ABB unveils $800m cost-cutting plan
ABB, the troubled engineering giant, yesterday unveiled plans to axe thousands more jobs and dispose of a key division as part of an $800m (£517m) cost-cutting programme.
The radical cutbacks are an effort to restore investor confidence following the profits warning earlier this week from ABB, which wiped 75 per cent off its share price.
ABB has already axed 13,100 jobs in an earlier $500m cost-cutting initiative. But Jürgen Dormann, ABB's chairman, said: "It is clear our overall cost base is still much too high, and that the benefits from our restructuring programme have been slower than expected."
The Zurich-based company refused to spell out how many more jobs would disappear. But industry sources said several thousand redundancies were likely from ABB's 150,000-strong worldwide workforce.
ABB said it planned to sell its oil, gas and petrochemicals division, which analysts estimate is worth about $1.5bn.

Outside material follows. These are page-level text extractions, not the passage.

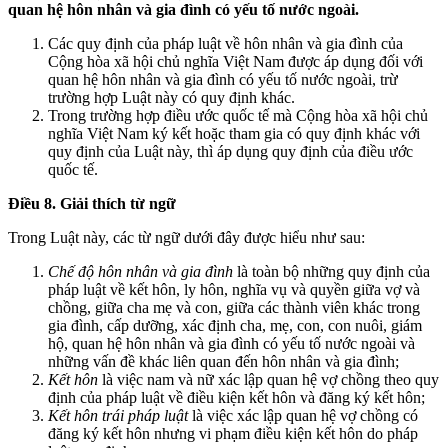
quan hệ hôn nhân và gia đình có yếu tố nước ngoài.
Các quy định của pháp luật về hôn nhân và gia đình của
Cộng hòa xã hội chủ nghĩa Việt Nam được áp dụng đối với
quan hệ hôn nhân và gia đình có yếu tố nước ngoài, trừ
trường hợp Luật này có quy định khác.
Trong trường hợp điều ước quốc tế mà Cộng hòa xã hội chủ
nghĩa Việt Nam ký kết hoặc tham gia có quy định khác với
quy định của Luật này, thì áp dụng quy định của điều ước
quốc tế.
Điều 8. Giải thích từ ngữ
Trong Luật này, các từ ngữ dưới đây được hiểu như sau:
Chế độ hôn nhân và gia đình
là toàn bộ những quy định của
pháp luật về kết hôn, ly hôn, nghĩa vụ và quyền giữa vợ và
chồng, giữa cha mẹ và con, giữa các thành viên khác trong
gia đình, cấp dưỡng, xác định cha, mẹ, con, con nuôi, giám
hộ, quan hệ hôn nhân và gia đình có yếu tố nước ngoài và
những vấn đề khác liên quan đến hôn nhân và gia đình;
Kết hôn
là việc nam và nữ xác lập quan hệ vợ chồng theo quy
định của pháp luật về điều kiện kết hôn và đăng ký kết hôn;
Kết hôn trái pháp luật
là việc xác lập quan hệ vợ chồng có
đăng ký kết hôn nhưng vi phạm điều kiện kết hôn do pháp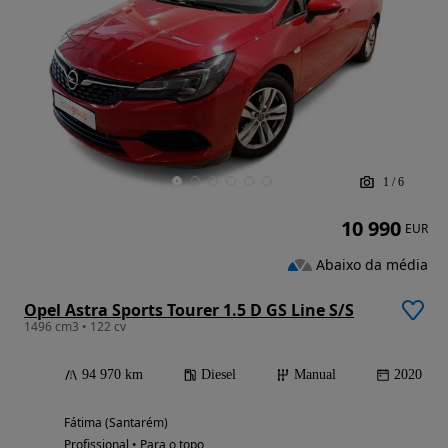
1
/
6
10 990
EUR
Abaixo da média
Opel Astra Sports Tourer 1.5 D GS Line S/S
1496 cm3 • 122 cv
94 970 km
Diesel
Manual
2020
Fátima (Santarém)
Profissional • Para o topo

The company revealed that it had received several approaches for the division and indicated that it hoped to conclude a deal within 12 months.
Profits before interest and tax fell 72 per cent in the third quarter to $47m due to the weak economic climate, increased costs and investment writedowns. But Mr Dormann said ABB was on course to reduce debt by at least $1.5bn by the end of the year.